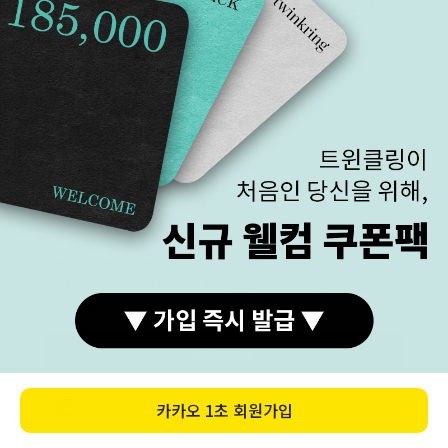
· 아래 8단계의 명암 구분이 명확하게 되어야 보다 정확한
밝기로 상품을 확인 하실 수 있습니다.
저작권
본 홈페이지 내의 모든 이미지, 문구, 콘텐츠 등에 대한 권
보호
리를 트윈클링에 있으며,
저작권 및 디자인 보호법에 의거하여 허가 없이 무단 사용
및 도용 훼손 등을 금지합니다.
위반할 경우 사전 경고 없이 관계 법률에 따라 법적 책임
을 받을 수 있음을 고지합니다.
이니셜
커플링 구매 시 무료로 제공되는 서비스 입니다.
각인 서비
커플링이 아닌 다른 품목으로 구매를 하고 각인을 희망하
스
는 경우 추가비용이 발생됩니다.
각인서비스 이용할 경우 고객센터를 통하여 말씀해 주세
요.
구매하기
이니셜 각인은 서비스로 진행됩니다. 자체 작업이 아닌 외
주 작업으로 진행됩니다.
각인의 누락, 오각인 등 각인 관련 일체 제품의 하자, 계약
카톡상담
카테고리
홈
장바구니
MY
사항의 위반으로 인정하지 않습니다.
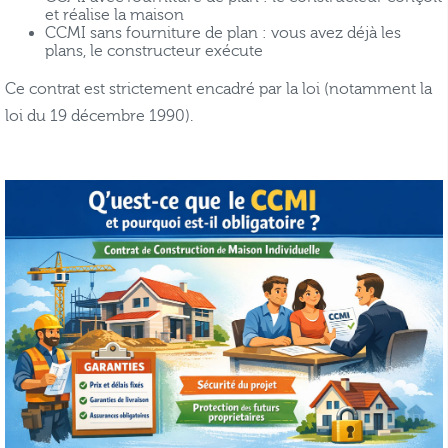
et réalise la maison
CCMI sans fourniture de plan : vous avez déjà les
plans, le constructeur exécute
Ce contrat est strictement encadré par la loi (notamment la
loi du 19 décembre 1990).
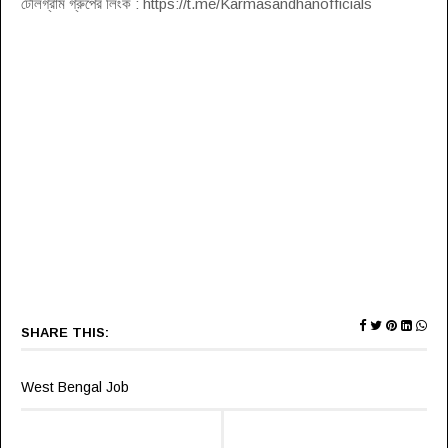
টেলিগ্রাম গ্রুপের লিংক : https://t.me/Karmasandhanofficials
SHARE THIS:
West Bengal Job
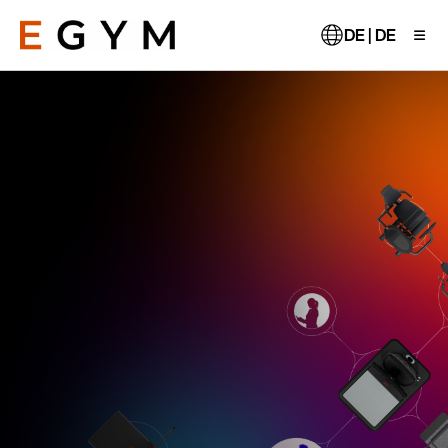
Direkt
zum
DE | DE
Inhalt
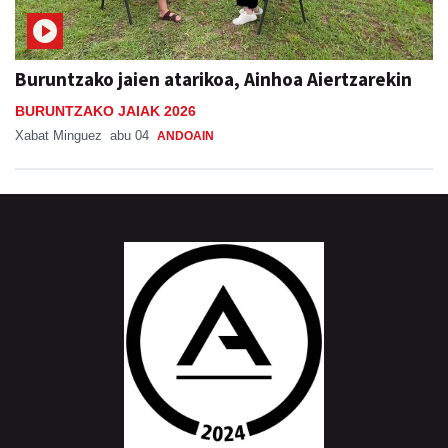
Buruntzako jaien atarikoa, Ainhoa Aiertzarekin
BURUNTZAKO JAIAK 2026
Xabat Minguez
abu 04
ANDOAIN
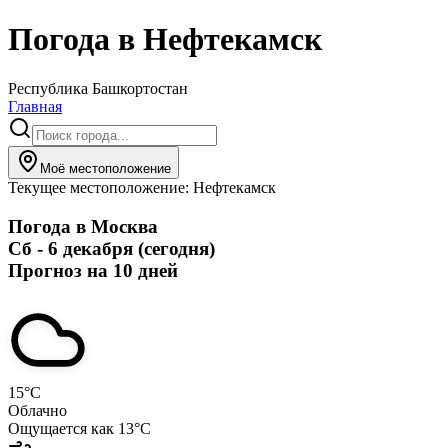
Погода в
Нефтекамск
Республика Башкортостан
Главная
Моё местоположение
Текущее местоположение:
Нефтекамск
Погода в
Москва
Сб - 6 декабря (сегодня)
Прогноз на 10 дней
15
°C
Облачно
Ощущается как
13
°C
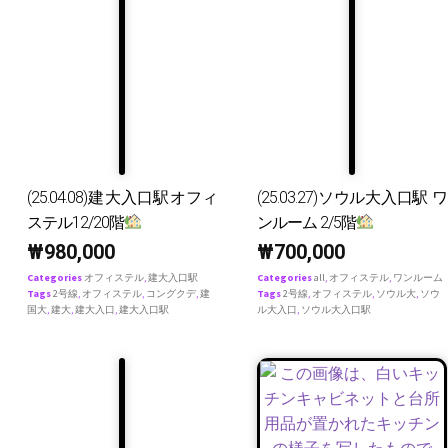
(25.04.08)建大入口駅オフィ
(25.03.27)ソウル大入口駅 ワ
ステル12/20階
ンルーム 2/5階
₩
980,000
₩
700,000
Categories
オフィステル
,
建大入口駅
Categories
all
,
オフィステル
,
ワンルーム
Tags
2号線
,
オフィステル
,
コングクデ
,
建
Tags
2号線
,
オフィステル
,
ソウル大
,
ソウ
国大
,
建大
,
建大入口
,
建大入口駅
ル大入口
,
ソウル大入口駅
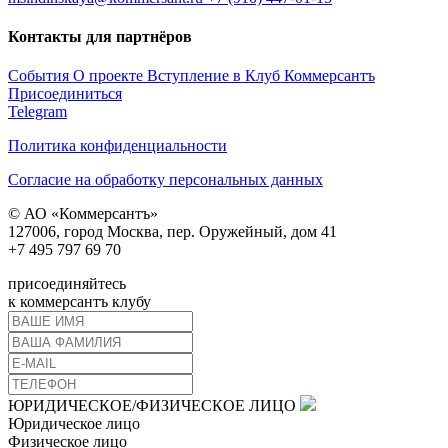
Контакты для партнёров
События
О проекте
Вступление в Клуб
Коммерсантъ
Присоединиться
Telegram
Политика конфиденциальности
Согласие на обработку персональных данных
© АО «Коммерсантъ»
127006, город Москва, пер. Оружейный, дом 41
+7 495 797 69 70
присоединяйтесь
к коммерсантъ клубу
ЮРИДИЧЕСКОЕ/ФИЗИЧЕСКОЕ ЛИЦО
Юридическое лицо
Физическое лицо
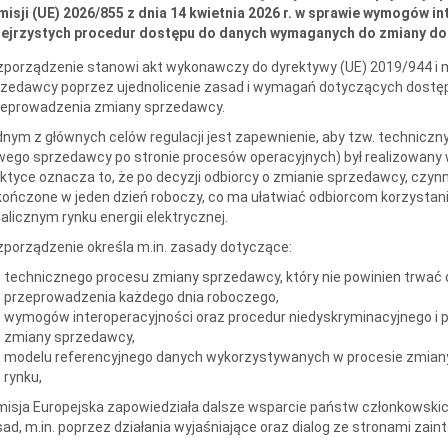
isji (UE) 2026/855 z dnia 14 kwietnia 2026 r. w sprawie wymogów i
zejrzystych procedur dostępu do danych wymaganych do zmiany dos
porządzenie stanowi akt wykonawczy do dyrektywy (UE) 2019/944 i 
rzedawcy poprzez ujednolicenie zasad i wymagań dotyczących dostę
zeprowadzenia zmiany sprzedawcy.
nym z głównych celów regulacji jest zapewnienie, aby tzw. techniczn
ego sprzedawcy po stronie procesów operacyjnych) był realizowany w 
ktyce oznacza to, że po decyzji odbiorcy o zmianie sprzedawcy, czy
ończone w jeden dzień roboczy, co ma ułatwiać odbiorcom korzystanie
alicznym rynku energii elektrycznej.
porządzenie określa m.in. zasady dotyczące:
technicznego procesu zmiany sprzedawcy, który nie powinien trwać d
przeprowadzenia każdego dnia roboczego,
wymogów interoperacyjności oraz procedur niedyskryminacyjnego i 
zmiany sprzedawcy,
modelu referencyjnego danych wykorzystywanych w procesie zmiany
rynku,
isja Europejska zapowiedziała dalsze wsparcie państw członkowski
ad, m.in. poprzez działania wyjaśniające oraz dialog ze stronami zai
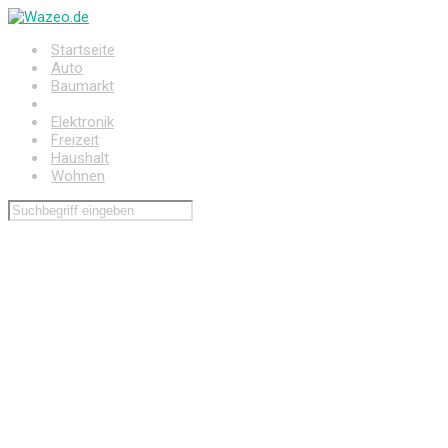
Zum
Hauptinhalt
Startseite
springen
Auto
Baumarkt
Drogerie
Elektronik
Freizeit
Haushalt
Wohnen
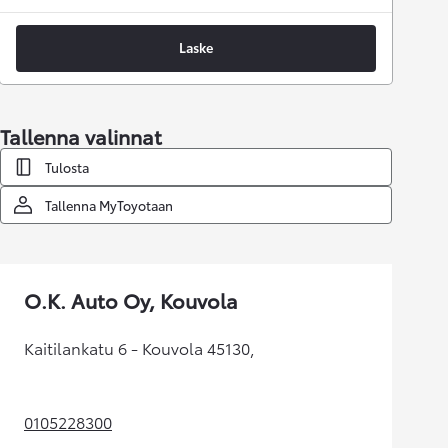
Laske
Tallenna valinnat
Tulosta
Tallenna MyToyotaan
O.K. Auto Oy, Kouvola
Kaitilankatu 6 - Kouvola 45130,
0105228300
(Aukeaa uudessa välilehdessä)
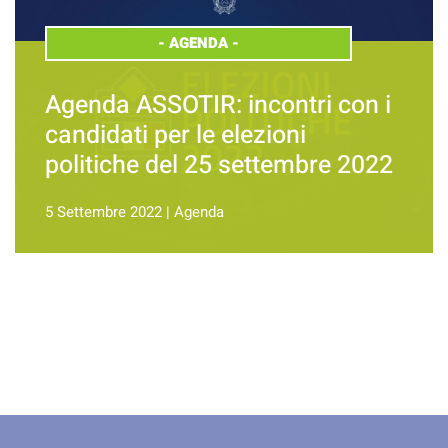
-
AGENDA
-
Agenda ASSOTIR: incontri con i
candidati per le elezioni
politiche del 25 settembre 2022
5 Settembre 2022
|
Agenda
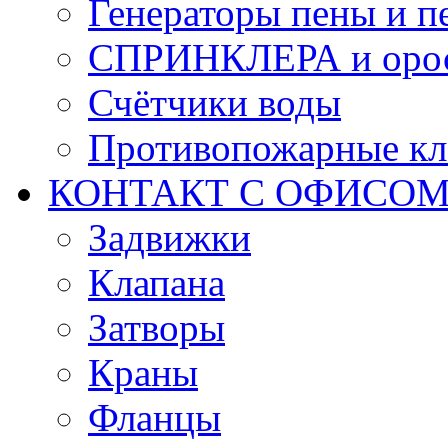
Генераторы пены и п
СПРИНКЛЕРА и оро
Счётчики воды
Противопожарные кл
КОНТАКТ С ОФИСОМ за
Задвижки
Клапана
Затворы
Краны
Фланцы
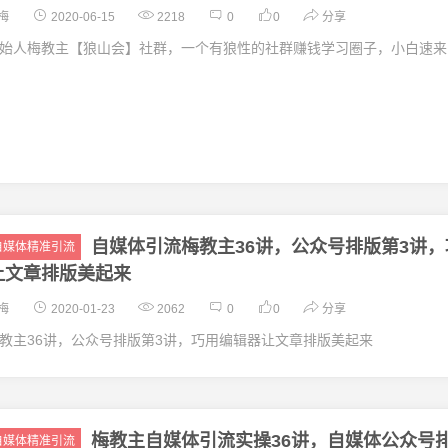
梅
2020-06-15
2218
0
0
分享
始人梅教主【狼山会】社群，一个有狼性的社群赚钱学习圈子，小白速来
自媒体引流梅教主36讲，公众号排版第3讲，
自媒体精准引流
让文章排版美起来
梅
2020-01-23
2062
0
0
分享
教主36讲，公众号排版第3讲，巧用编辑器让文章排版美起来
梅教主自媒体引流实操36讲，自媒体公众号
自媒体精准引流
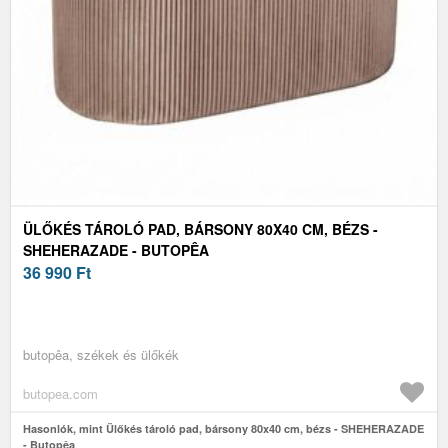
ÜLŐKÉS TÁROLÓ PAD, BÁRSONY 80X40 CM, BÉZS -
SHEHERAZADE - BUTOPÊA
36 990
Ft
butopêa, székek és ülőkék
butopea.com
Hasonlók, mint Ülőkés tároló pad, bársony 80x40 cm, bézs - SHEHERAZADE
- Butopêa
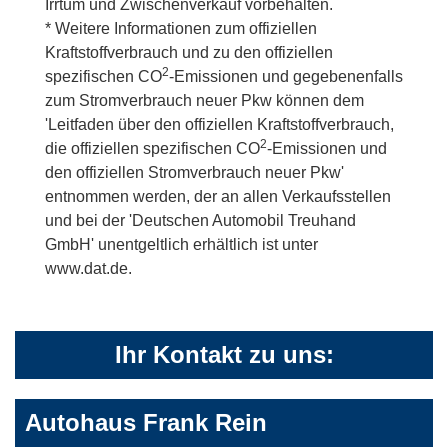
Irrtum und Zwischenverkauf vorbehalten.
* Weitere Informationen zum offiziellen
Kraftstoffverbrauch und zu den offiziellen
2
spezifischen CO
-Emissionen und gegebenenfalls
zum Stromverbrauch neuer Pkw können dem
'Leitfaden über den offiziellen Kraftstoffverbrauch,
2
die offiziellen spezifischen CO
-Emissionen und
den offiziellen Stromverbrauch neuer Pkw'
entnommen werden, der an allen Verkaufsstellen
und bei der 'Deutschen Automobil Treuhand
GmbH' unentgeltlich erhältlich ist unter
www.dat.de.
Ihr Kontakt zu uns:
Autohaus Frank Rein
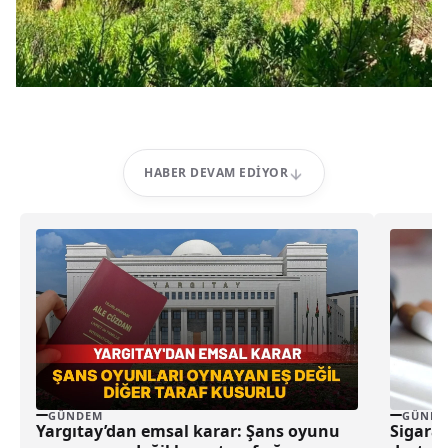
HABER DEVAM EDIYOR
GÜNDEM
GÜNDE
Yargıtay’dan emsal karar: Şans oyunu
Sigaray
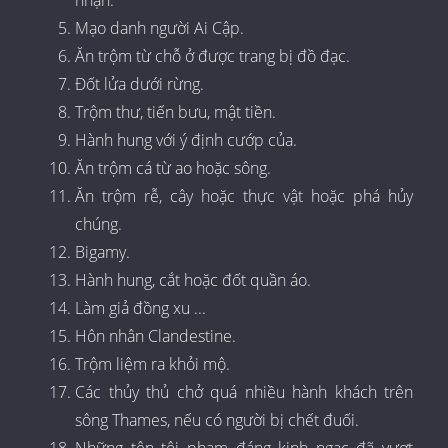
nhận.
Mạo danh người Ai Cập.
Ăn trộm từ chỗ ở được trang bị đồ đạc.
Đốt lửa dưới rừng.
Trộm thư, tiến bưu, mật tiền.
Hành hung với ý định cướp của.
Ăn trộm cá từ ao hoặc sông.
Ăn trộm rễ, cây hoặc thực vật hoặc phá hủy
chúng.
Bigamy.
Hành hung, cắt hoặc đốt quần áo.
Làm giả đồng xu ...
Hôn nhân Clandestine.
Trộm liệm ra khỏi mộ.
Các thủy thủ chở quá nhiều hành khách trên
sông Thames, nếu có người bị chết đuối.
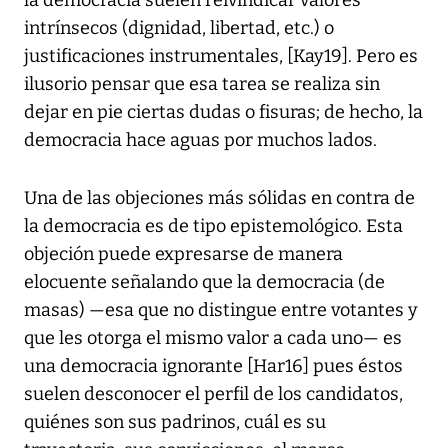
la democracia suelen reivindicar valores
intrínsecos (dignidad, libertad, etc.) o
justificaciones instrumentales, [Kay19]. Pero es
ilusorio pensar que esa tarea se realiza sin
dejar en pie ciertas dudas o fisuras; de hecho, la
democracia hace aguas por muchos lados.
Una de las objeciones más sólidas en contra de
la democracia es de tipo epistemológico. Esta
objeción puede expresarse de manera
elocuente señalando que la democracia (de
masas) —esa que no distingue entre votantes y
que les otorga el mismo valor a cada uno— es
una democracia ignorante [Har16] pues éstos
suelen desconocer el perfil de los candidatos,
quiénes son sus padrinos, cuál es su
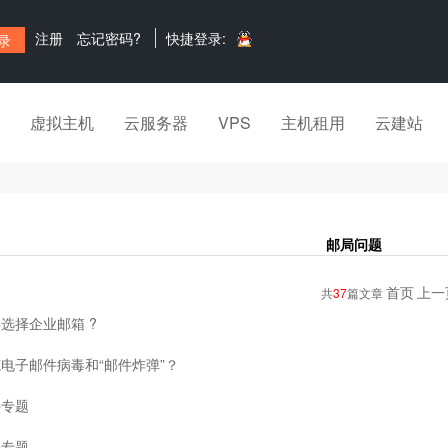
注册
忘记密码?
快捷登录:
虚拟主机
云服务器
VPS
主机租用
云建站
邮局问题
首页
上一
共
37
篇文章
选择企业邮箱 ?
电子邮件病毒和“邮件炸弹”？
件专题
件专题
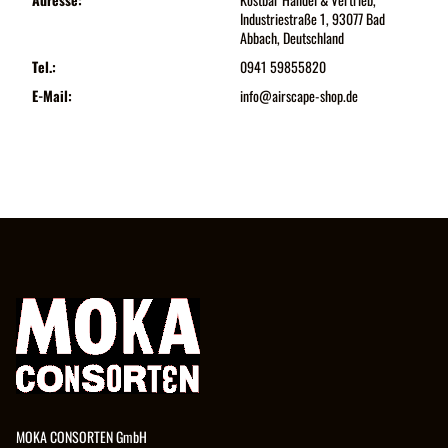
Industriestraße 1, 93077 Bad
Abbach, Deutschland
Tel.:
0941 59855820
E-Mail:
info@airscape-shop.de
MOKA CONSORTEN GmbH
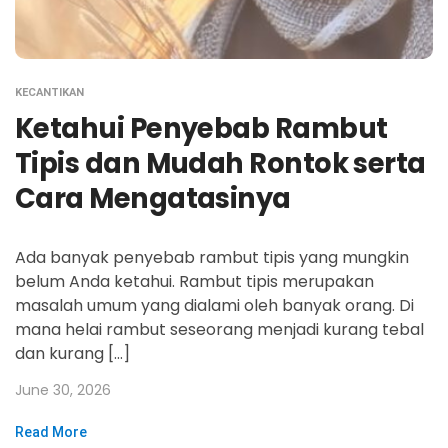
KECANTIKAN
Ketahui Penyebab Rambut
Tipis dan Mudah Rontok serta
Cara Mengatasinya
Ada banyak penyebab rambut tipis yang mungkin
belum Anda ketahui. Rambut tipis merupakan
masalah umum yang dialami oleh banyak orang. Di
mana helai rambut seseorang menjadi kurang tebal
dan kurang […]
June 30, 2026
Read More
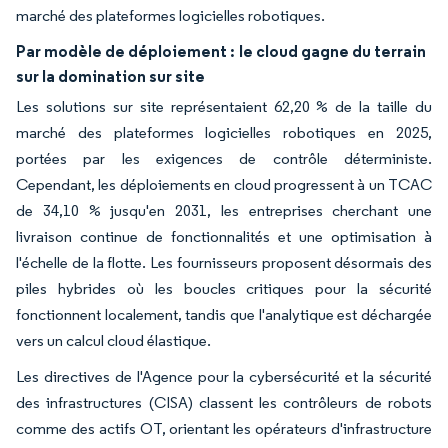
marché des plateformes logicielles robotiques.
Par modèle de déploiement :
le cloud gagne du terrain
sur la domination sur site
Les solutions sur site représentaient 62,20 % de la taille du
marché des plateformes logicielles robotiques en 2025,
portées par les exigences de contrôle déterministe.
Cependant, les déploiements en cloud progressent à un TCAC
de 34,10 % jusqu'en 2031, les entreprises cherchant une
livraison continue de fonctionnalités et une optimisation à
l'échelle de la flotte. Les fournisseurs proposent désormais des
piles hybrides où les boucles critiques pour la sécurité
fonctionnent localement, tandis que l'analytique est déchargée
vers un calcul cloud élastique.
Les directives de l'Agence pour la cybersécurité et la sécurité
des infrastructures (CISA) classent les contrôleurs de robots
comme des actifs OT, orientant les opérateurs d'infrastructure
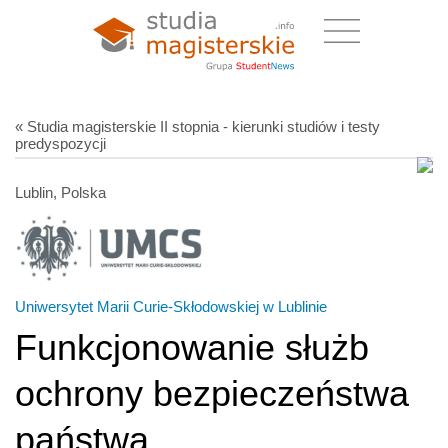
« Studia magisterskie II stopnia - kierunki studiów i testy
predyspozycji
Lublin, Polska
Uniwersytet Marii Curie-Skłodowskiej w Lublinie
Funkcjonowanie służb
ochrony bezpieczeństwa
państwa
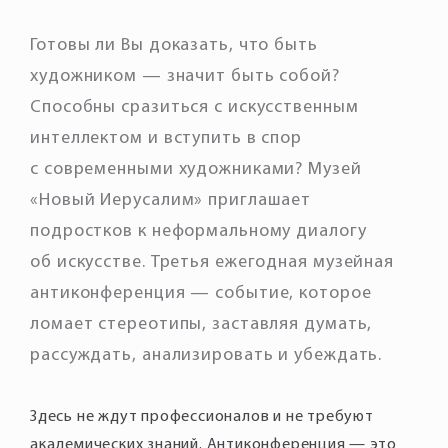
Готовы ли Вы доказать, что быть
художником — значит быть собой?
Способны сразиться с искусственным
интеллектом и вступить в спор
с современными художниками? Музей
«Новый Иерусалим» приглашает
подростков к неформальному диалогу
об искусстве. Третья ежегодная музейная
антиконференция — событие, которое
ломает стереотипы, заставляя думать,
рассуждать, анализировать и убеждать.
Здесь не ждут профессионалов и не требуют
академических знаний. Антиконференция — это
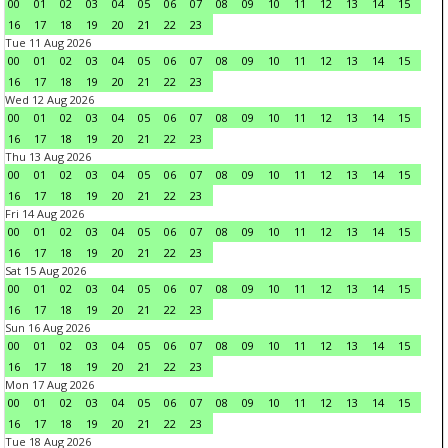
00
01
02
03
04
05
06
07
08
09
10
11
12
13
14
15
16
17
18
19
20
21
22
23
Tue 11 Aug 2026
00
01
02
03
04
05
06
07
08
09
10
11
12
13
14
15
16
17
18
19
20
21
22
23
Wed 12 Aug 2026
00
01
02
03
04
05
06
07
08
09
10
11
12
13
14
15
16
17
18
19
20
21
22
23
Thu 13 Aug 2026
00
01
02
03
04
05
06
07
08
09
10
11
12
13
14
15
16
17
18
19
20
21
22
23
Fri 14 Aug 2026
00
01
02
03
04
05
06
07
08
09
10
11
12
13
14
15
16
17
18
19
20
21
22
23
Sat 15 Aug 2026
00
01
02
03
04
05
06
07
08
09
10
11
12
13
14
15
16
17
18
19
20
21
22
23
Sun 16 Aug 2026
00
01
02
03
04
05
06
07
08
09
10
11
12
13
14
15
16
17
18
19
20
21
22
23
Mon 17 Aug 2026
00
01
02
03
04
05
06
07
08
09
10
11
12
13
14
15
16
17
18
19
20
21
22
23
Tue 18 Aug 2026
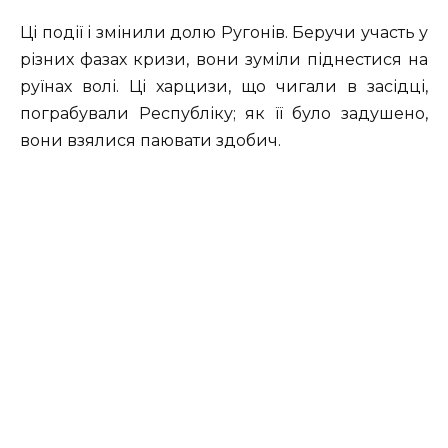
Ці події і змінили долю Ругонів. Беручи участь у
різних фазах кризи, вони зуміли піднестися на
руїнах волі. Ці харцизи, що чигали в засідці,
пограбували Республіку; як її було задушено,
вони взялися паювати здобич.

What you will do: The answer is the lines above from the one with "антиконференция — событие, которое" to the one with "пограбували Республіку; як", set down exactly, with no pictures.

Result for this task:
антиконференция — событие, которое
ломает стереотипы, заставляя думать,
рассуждать, анализировать и убеждать.
Здесь не ждут профессионалов и не требуют
академических знаний. Антиконференция — это
00
01
02
03
04
05
06
07
08
09
10
11
12
13
14
15
16
17
18
19
20
21
22
23
Tue 11 Aug 2026
00
01
02
03
04
05
06
07
08
09
10
11
12
13
14
15
16
17
18
19
20
21
22
23
Wed 12 Aug 2026
00
01
02
03
04
05
06
07
08
09
10
11
12
13
14
15
16
17
18
19
20
21
22
23
Thu 13 Aug 2026
00
01
02
03
04
05
06
07
08
09
10
11
12
13
14
15
16
17
18
19
20
21
22
23
Fri 14 Aug 2026
00
01
02
03
04
05
06
07
08
09
10
11
12
13
14
15
16
17
18
19
20
21
22
23
Sat 15 Aug 2026
00
01
02
03
04
05
06
07
08
09
10
11
12
13
14
15
16
17
18
19
20
21
22
23
Sun 16 Aug 2026
00
01
02
03
04
05
06
07
08
09
10
11
12
13
14
15
16
17
18
19
20
21
22
23
Mon 17 Aug 2026
00
01
02
03
04
05
06
07
08
09
10
11
12
13
14
15
16
17
18
19
20
21
22
23
Tue 18 Aug 2026
Ці події і змінили долю Ругонів. Беручи участь у
різних фазах кризи, вони зуміли піднестися на
руїнах волі. Ці харцизи, що чигали в засідці,
пограбували Республіку; як її було задушено,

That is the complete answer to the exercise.